On the N train, the sign for Atlantic Avenue says "PACIFIC STREET," that could be a little confusing. On the B train, Newkirk Plaza says "ATLANTIC AVE."
"Project" details tallies up a mere 43 hours riding and waiting, 19 subway swipes and 276 stops covered. Doesn't say how much time he spent editing the images into pixel-perfect orthogonality, as tilework demands, and designing the photogallery to feel like you're riding a subway (albeit one filled with white light around the signs at each station).
I didn't ride the whole thing, but of what I saw, I would recommend the 3 train for the best variety and most interesting stuff, until it gets above ground (?) at the far end.
No, not the World Series (although here it is November and that's still going on), it's the 112 slide deck from the JEB! campaign that somebody leaked to U.S. News & World Report and now everybody can be briefed. The 5 things you need to know right now:
I like that little hitch in the gitalong in item #2 about Attention Deficit Disorder. Are we not paying enough attention? Can't remember what happened last week? The average number of candidates being considered has been six all summer, according to TargetPoint Consulting's 829 autodialed phone phone interviews with "likely GOP primary voters" a month ago, and up from 5 in February. (Going by the graphic, 5 candidates to 6 is a like a 3x increase?)
As for "Discipline matters," someone needs to explain that slide to me, because they pre-empted the original text (about how JEB! is the most grown-up person and going to be fine, and how the "proactive measure" of cutting expenses is "real good budgeting and leadership") with a quote from the Washington Post on Oct. 23:
But one Bush fundraiser who requested anonymity to speak freely said: “It feels very much like a death spiral, and it breaks my heart. I don’t know anyone who wants to reinvest now.” The campaign, this person added, has been “head-‐scratchingly bad in every element. I wouldn’t be shocked in 60 days from now if he wasn’t in the race.”
The lead for the news is that Marco Is A Risky Bet (slide 19) and 7 bullet points why. The briefing says that "Marco is a GOP Obama," how's that for an attack? Rubio and Obama "have strikingly similar profiles," not to put too fine a point on it.

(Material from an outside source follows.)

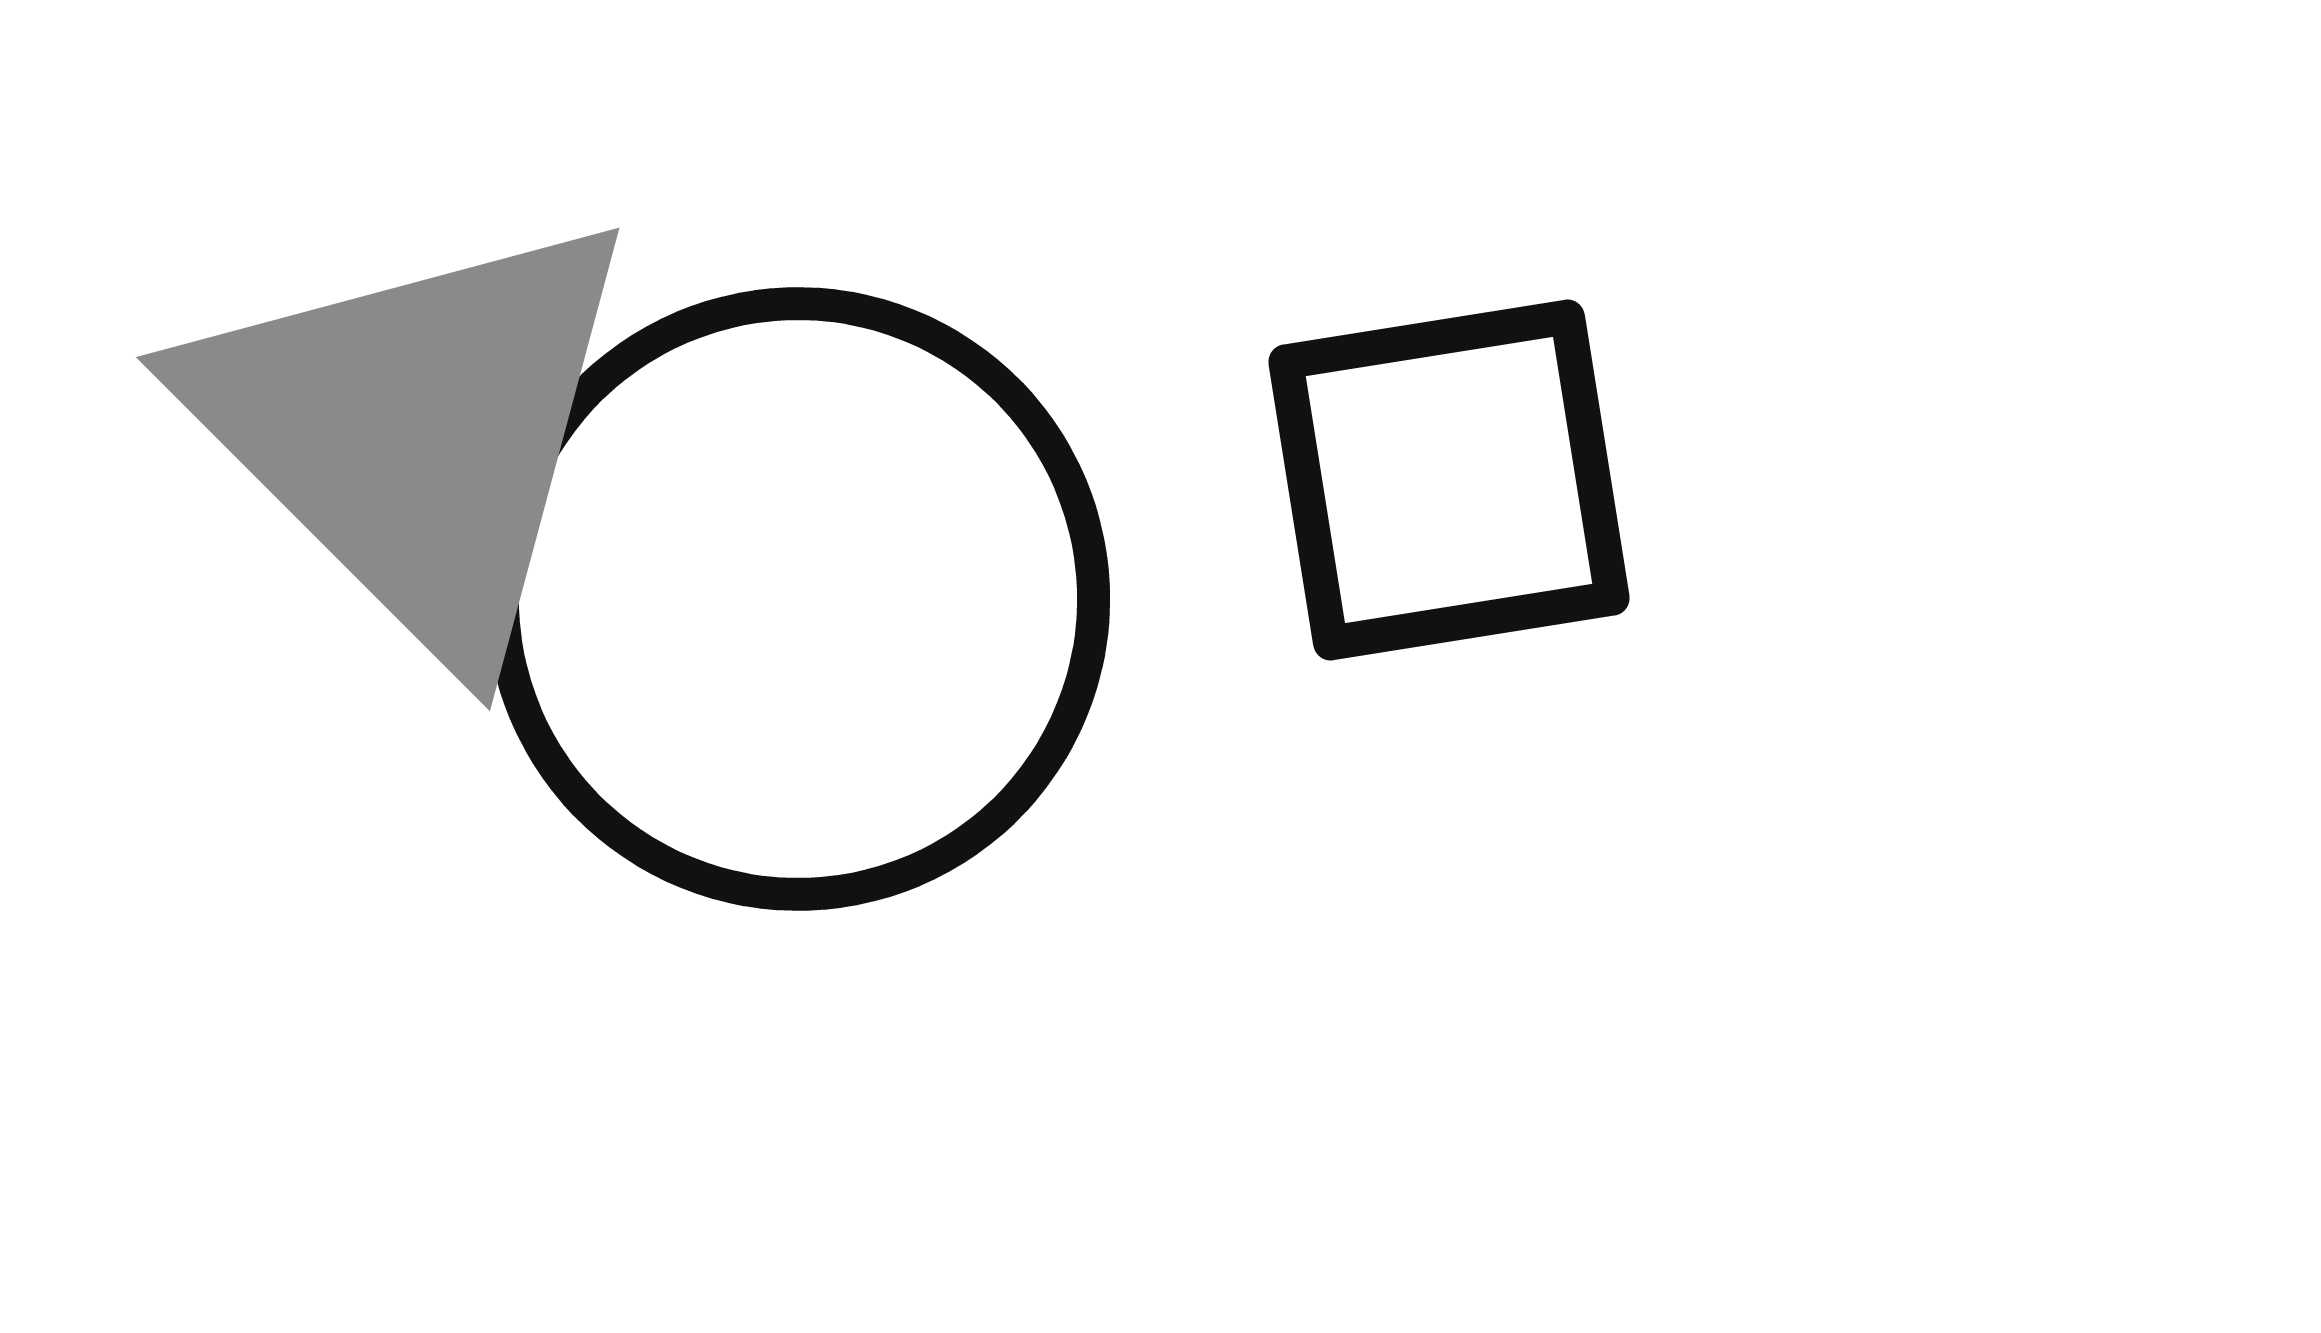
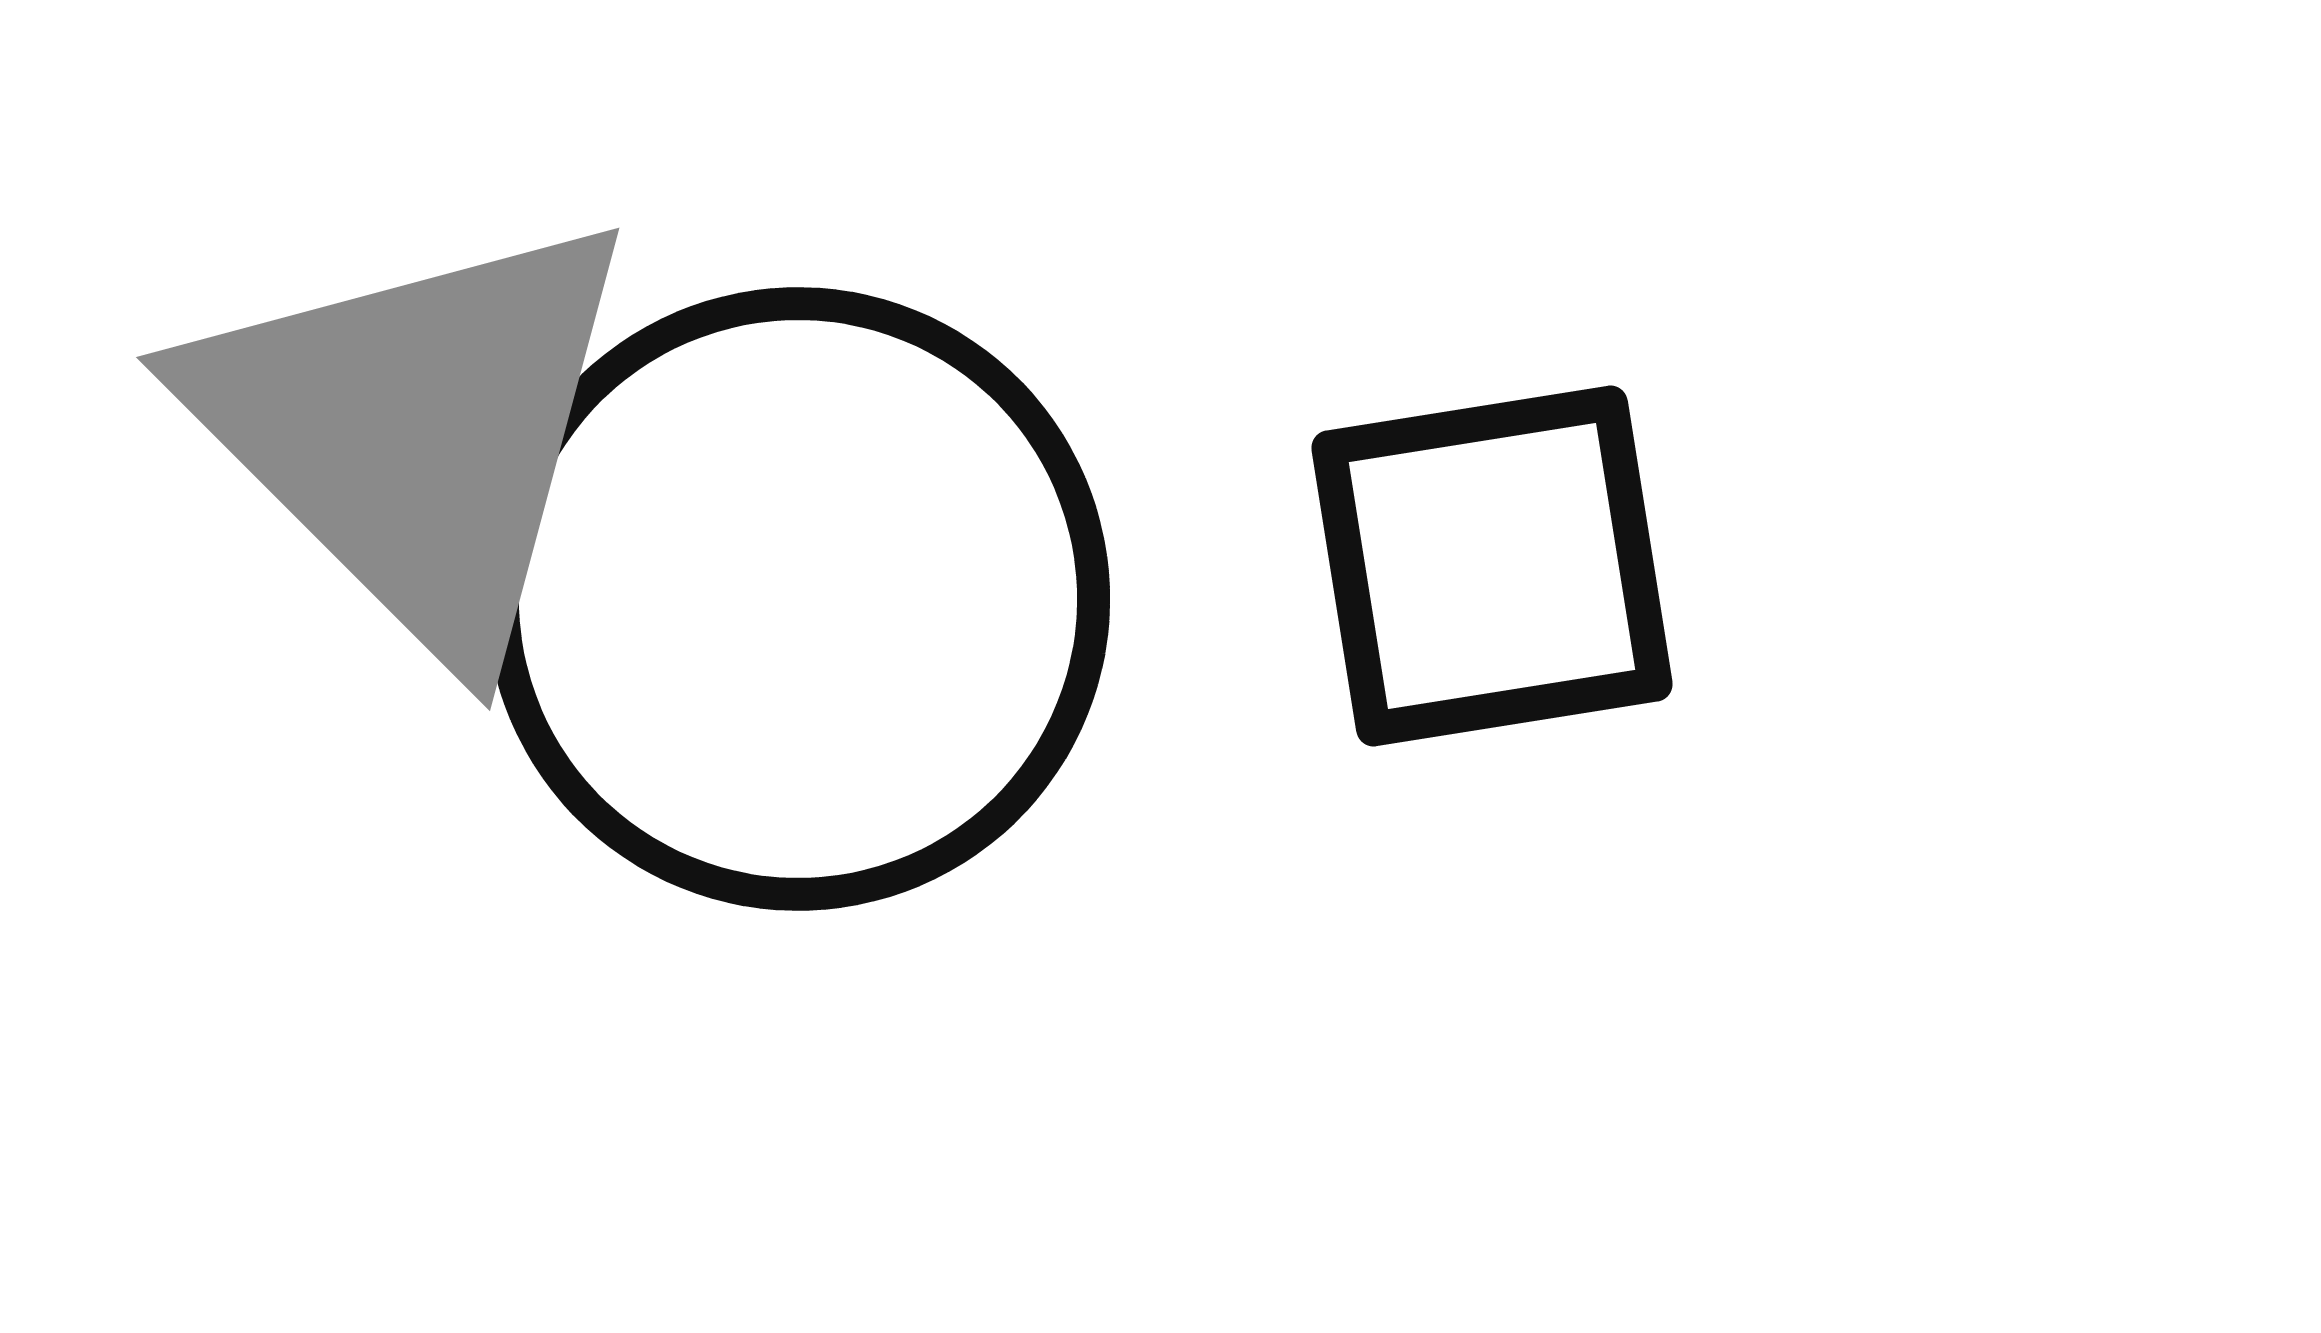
black square: moved 43 px right, 86 px down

And not to coordinate expenditures too much, but the bar charts detailing "Advanced Placed Media" show how much the "Right to Rise PAC (Pro-Bush)" will be "future spending." $33M in the coming 4 months, more than half of that in New Hampshire.

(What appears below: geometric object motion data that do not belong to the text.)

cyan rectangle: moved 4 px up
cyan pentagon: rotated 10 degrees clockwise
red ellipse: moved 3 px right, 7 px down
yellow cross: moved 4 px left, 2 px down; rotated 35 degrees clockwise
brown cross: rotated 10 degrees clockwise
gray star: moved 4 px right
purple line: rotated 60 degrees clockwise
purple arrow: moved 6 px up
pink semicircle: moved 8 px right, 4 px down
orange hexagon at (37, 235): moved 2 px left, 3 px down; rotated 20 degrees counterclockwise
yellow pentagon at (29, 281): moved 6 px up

The embedded campaign videos weren't included in the downloadable document, but there's plenty of interesting viewing, especially when it gets to the wonky Data & Analytics section, describing their database with 260 million individuals in it, 3,000 data points per individual. That's 780 billion points of light if you do the math.
"This data is being used to provide detailed MicroTargeting [sic] profiles of voters in key primary states," and "We know exactly which Republicans are the most likely to vote and what issues matter to them."
There is a strategic dashboard from Ackbar (is that... Admiral Ackbar?!), details of the microtargeting in New Hampshire, state of the art poll sampling, Sybill campaign simulations, advanced TV tracking, conquest (!) advertising, targeted media buying efficiencies, social media monitoring, and all things digital (tracking, more analytics, advertising, and of course, fundraising).